5種類の等速性運動(60, 90, 120, 150, 180◦/s)、5種類の運動をそれぞれ10回ずつ行った

・比較対象は、トレーニングしない群をControl群としました。(すべての群で鎮痛剤の処方あり)

その結果、下の図のように、

疼痛スコア(VAS安静時痛):初期評価 3.6 → 8週間後 1.2 →20週間後 1.4

疼痛スコア(VAS運動時痛):初期評価 7.1 → 8週間後 2.8 →20週間後 3.1 と初期評価に比べ、

疼痛の軽減を認めています。

このことから、膝関節屈伸のような大腿四頭筋のトレーニングは疼痛の軽減に効果がある、ということが証明されています。

臨床応用するとすれば、重錘などを用いて、RM法に基づき、今回の研究のような70%MVCなどの適切な負荷量を算出しましょう。

RM法は非常に簡便に負荷量を調節でき、以前の投稿でもRM法に基づく負荷量の調整方法について解説していますので、ぜひ一度、参考にしてみてください。臨床現場で治療効果のあるトレーニングが期待できるはずです。

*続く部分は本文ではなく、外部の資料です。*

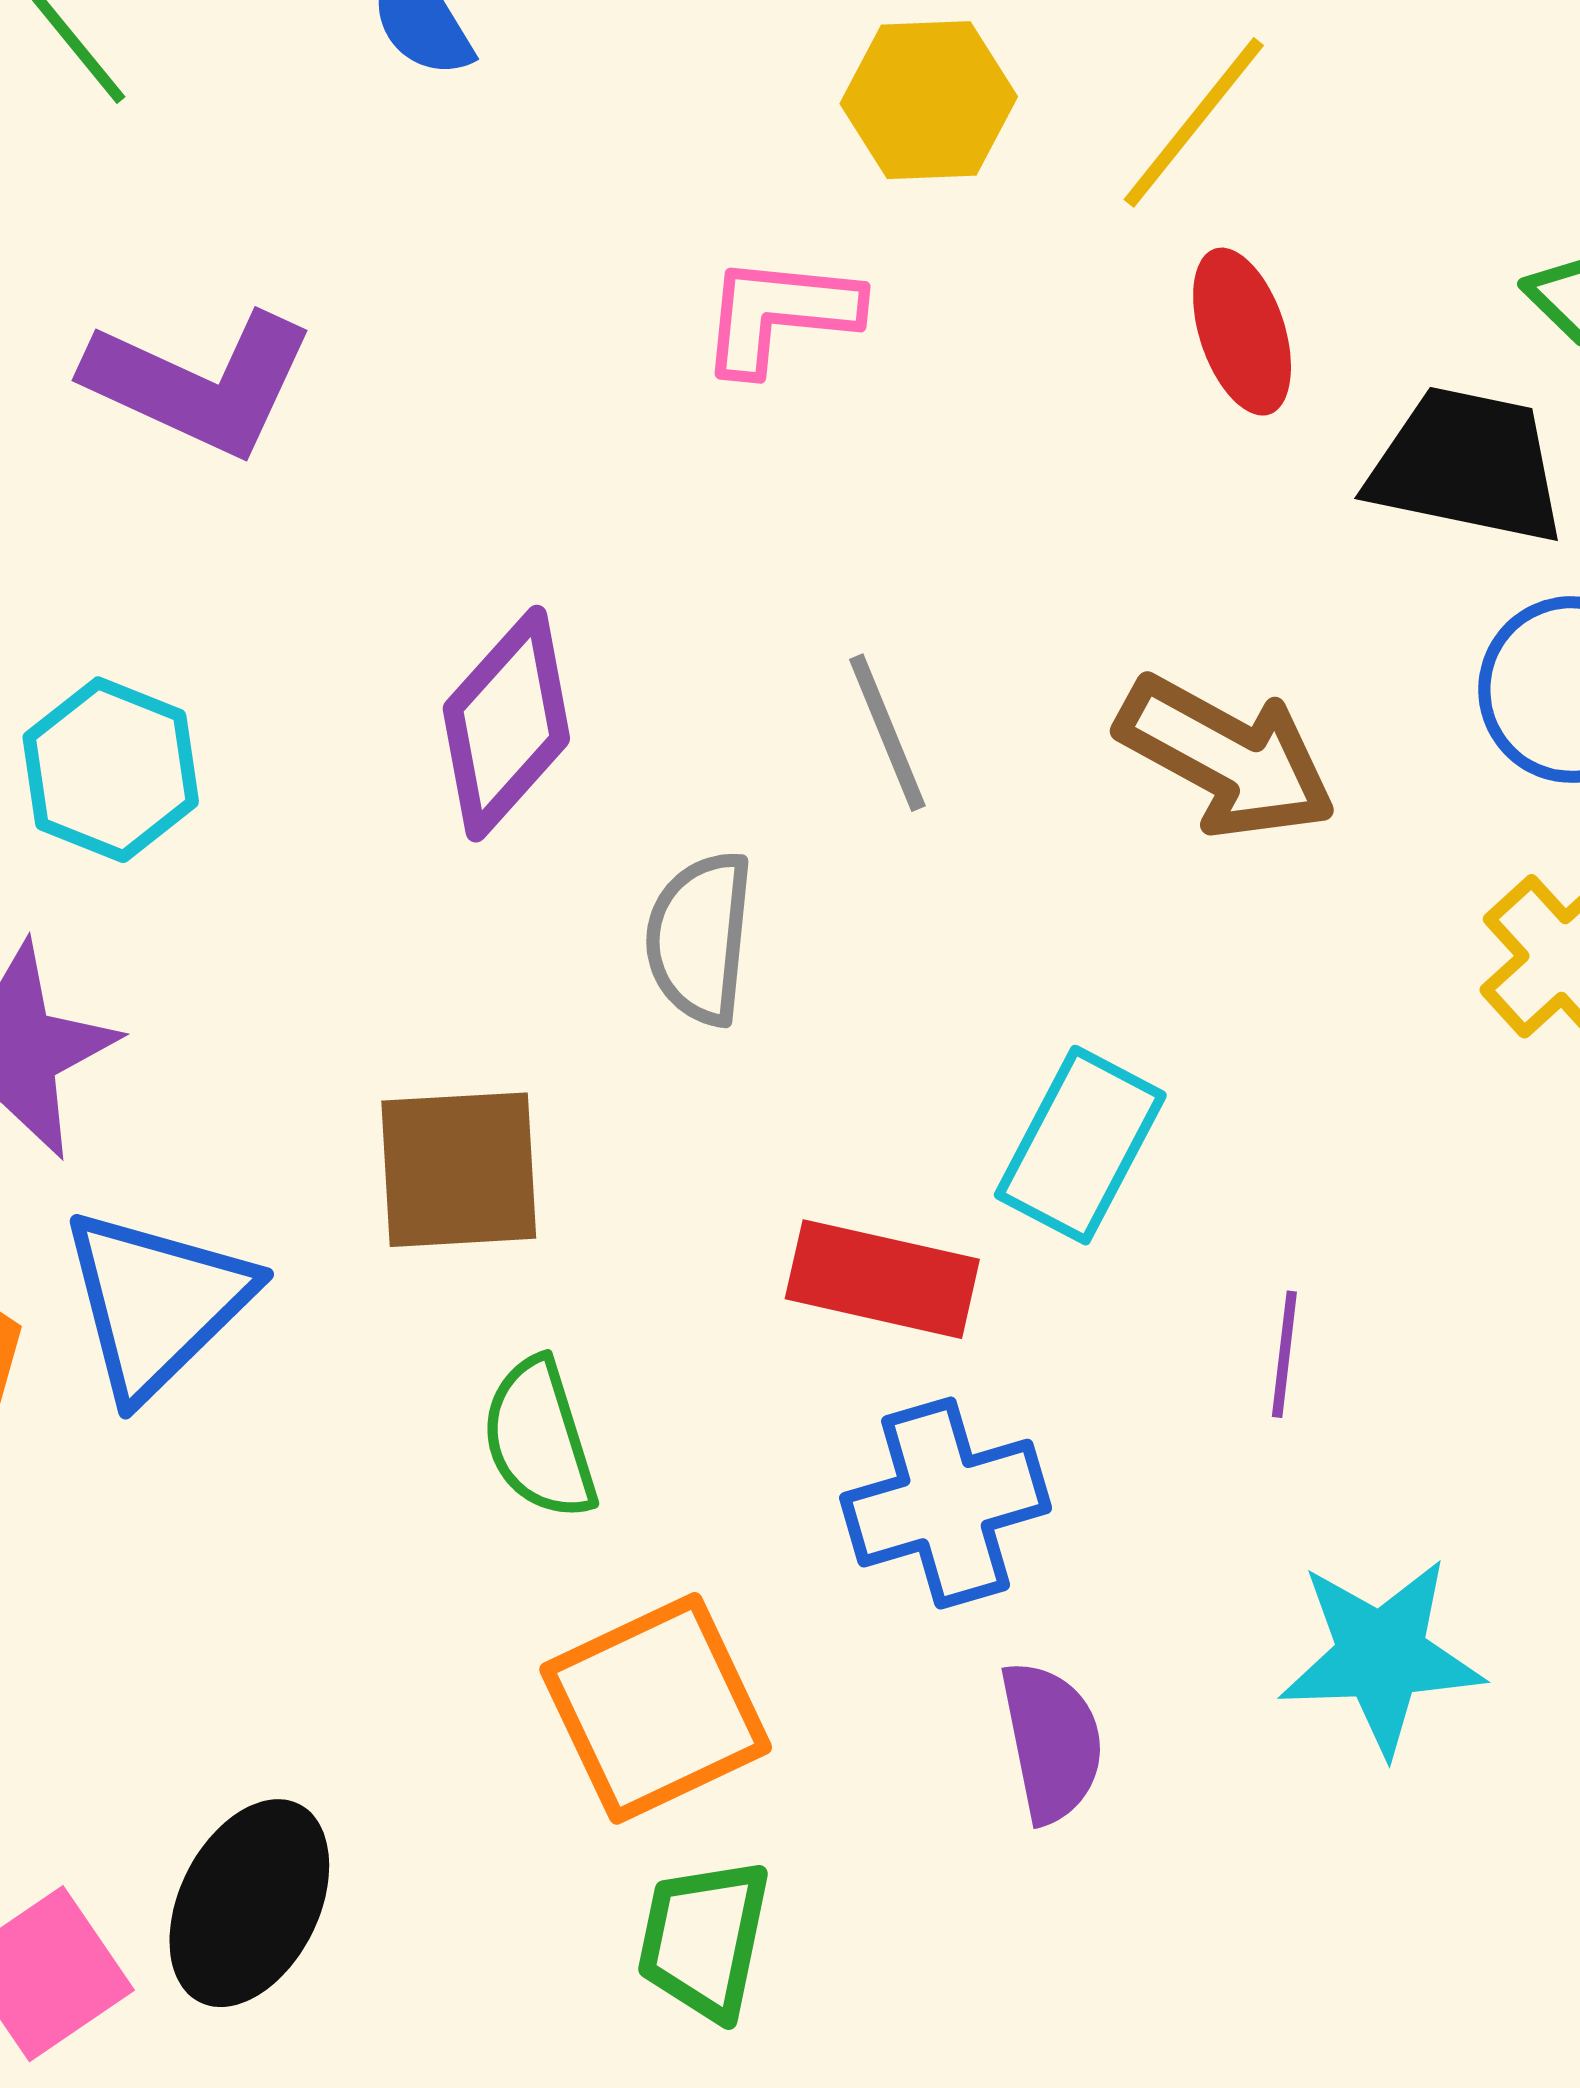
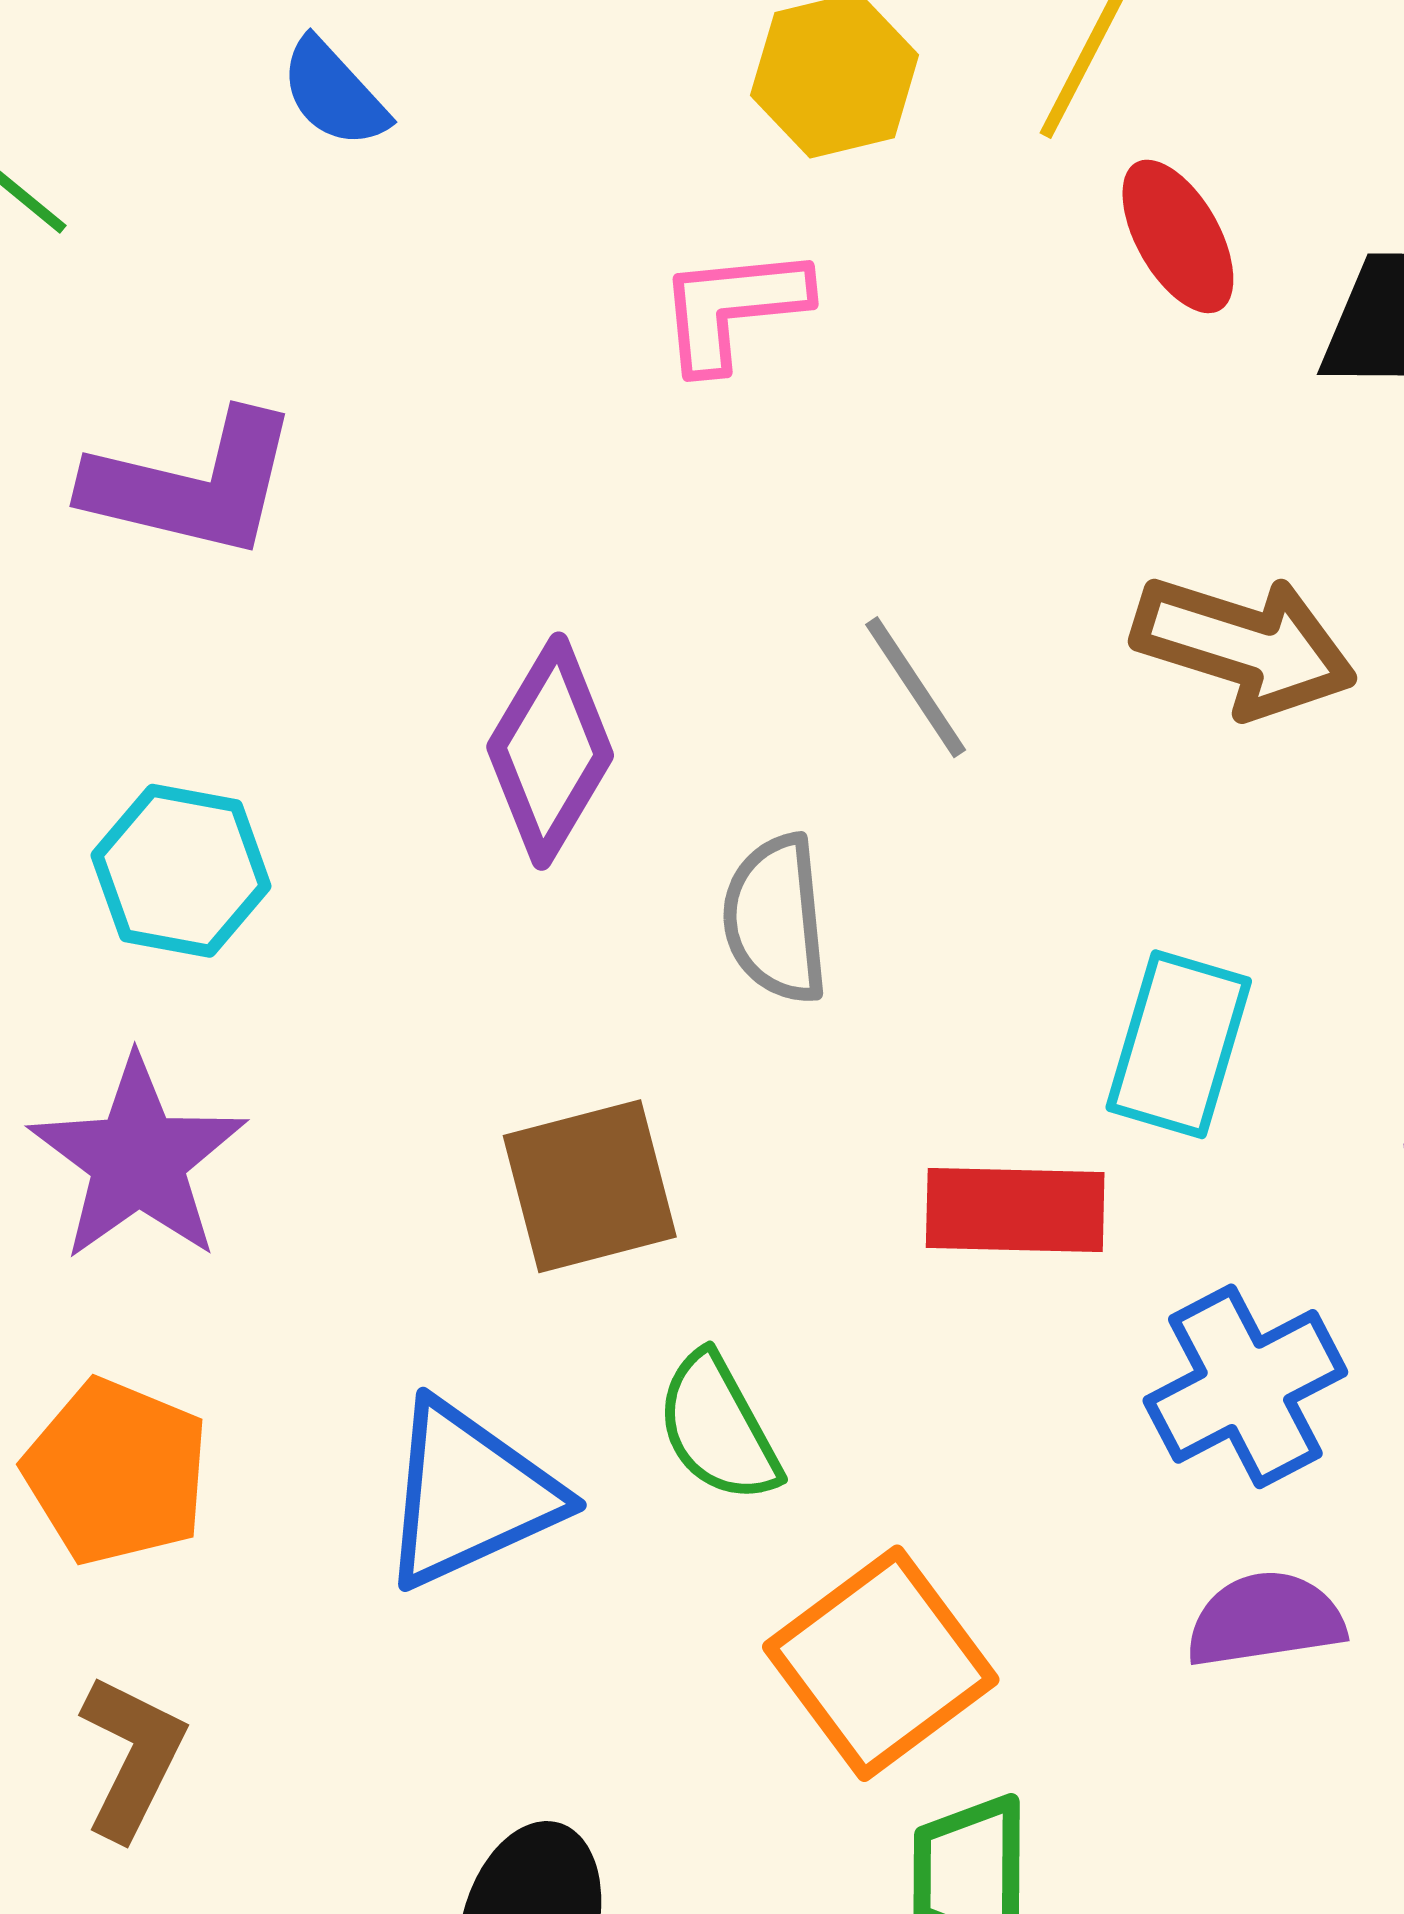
blue triangle: (157, 1303) -> (469, 1495), moved, turned 31
blue cross: (946, 1503) -> (1245, 1386), moved
purple semicircle: (1052, 1742) -> (1265, 1620), turned -76

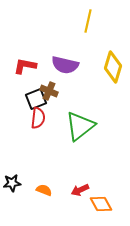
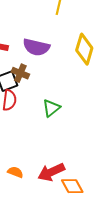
green triangle: (80, 126) -> (51, 108), size x0.6
red arrow: (80, 190) -> (51, 172), size x1.5

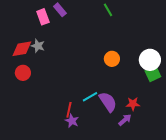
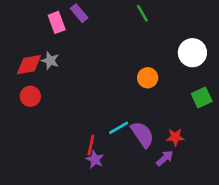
white circle: (150, 60) -> (192, 53), moved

回数については、10回(遠心性5回、求心性5回)×5種類=50回を実施していました。角速度は臨床では測定が難しいと思いますので、

臨床では一旦、同速度で求心性・遠心性運動を交互に実施していくこと(膝を伸ばす運動5秒、おろす運動5秒など)がいいでしょう。速度の変化が筋力向上に及ぼす影響については、後日解説していきます。

また頻度に関して、週3回×8週間のため、膝OA患者さんは外来で来られるケースが多いと思いますが、その場合は週1~2回は外来リハビリにて残りは在宅にてホームエクササイズを実施していただくのがよいかと思います。重錘に関しては、最近では100円均一でも販売していますので、個人でご購入していただくのが、よいかと思います。

ちなみに以前の研究では、求心性運動のみより、求心性-遠心性運動の方が筋力増強効果が高いことが報告されていますので、「せっかく伸ばした膝を下すのであれば、遠心性収縮でゆっくりおろすようにしましょう!」

(今回の研究では、Biodexという機械を用いて、”MVCの測定”や”70%MVCでのトレーニング”を行っています)

まとめ

今回、大腿四頭筋のトレーニング方法の中でも、特に「膝関節屈伸運動が膝関節の疼痛や機能、QOLの向上に及ぼす影響」を論文を用いて、解説しました。

今回の運動は、遠心性・求心性運動を交互に5回ずつ行い(膝を伸ばす求心性運動後→ゆっくりおろす遠心性運動)、それを70%MVCにて5セット実施することで、疼痛軽減の効果が期待できます

週3回を8週間続けるには、外来リハビリを週1~2回、残りを在宅にてホームエクササイズ実施していただくことが現実的です。